**What this task involves**
Reproduce each record verbatim, images excluded.

**Stored entries**
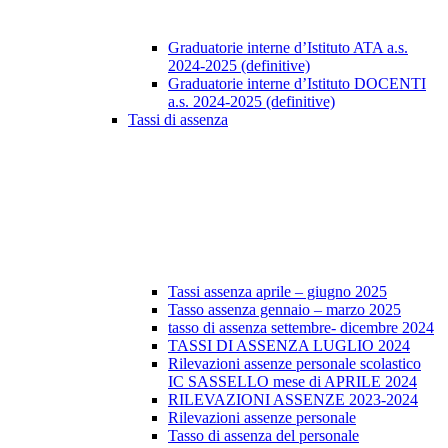
Graduatorie interne d’Istituto ATA a.s.
2024-2025 (definitive)
Graduatorie interne d’Istituto DOCENTI
a.s. 2024-2025 (definitive)
Tassi di assenza
Tassi assenza aprile – giugno 2025
Tasso assenza gennaio – marzo 2025
tasso di assenza settembre- dicembre 2024
TASSI DI ASSENZA LUGLIO 2024
Rilevazioni assenze personale scolastico
IC SASSELLO mese di APRILE 2024
RILEVAZIONI ASSENZE 2023-2024
Rilevazioni assenze personale
Tasso di assenza del personale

**Finished task**
Graduatorie interne d’Istituto ATA a.s.
2024-2025 (definitive)
Graduatorie interne d’Istituto DOCENTI
a.s. 2024-2025 (definitive)
Tassi di assenza
Tassi assenza aprile – giugno 2025
Tasso assenza gennaio – marzo 2025
tasso di assenza settembre- dicembre 2024
TASSI DI ASSENZA LUGLIO 2024
Rilevazioni assenze personale scolastico
IC SASSELLO mese di APRILE 2024
RILEVAZIONI ASSENZE 2023-2024
Rilevazioni assenze personale
Tasso di assenza del personale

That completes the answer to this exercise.